In assembling the stories in this issue about circular design, one word kept coming up: value. It surfaced early on in my conversation with Zita Cobb (“All the Right Moves,” page 60), the Shorefast founder and visionary behind Fogo Island’s resurgence. Describing the difference between something that has inherent value versus a status symbol, she recalled a friend of hers, Amos the fisher, who was confused about how a Louis Vuitton purse could sell for thousands of dollars while he couldn’t earn a meagre income hawking his fish. “The economy will start to work,” she told me, “when we practise true cost pricing.” “The economy” is a phrase, Cobb likes to say, that is quick to clear a room. And it’s certainly not the usual scope of this magazine. But if we’re talking about how we can completely rethink the way we do things, we inevitably come around to the question of value, which for too long has been dictated by market factors. If we recentred our perception of value around circularity — how we can benefit the health of the planet and every living thing that thrives on it by considering the full life cycle of a product or project — we would develop a new mindset for designing, making, consuming and living in more equitable relationships with each other and our surroundings.

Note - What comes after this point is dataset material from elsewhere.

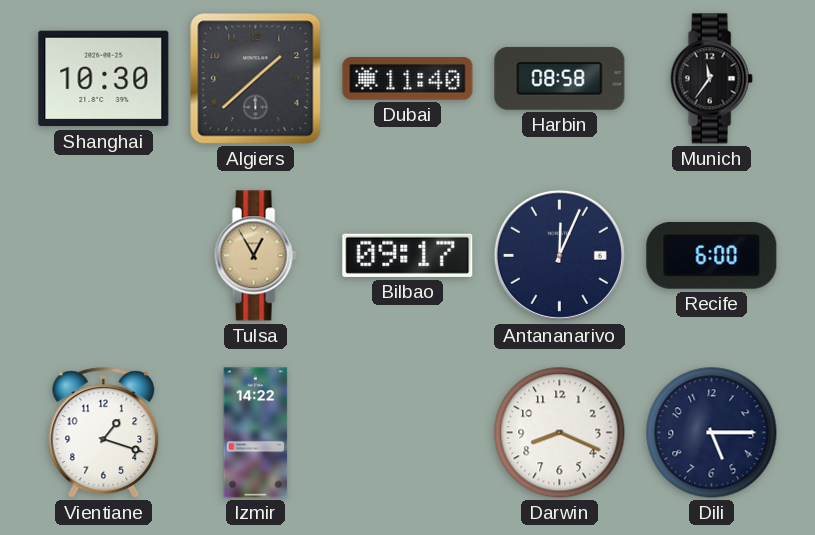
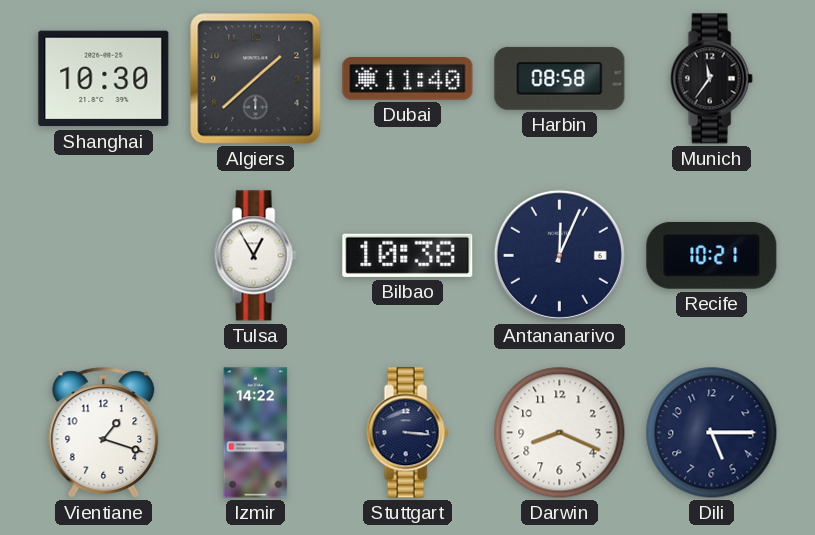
Tulsa dial: champagne -> white
Bilbao: 09:17 -> 10:38
Recife: 6:00 -> 10:21
Stuttgart: none -> 3:16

Cobb used this type of thinking to bring new hope to Fogo Island after industrial fishing had depleted its waters. She began by celebrating members of the community already there and engaging them in the creation of the Fogo Island Inn, from its construction and furniture-making to the crafting of the quilts on its beds — all of it quantified by a radical-transparency device called the Economic Nutrition Label.
Then, through Shorefast, she helped get the independent fishery going again; now, she and her foundation are helping other communities leverage their sense of place through what makes them truly unique: the relationships that bind the community. Using design thinking to bolster an entire place or community is a massive endeavour. But even the design of a building or a furniture collection is an opportunity to reset the program for circularity. Today more than ever, we need to change gears on how we do things. London design firm Pearson Lloyd (“Designing With the Planet as Stakeholder,” page 54) is deeply engaged in this line of inquiry. Tom Lloyd would even go so far as to question why we should always buy new design (a perennial quandary of many a furniture fair is “Do we really need another chair?”) when we can turn to subscription models. But what about the designer’s livelihood, you might ask? Here, again, it comes down to how we can hack our current ideas around value. “The design opportunity,” Lloyd told me, “is to figure out how to make that happen: You have to modify where the value chain and wealth creation is in order to fulfill these opportunities. If you stepped back and said a chair has five lives, and each time you bought it back and released it, the wealth creation could be strong, but it’s a different value stream model.”
By rethinking “value,” we’re also reclaiming our own values. If we want to strive for a healthier planet, one that is more ethical and sustainable, we have several examples to follow — and this issue is brimming with them.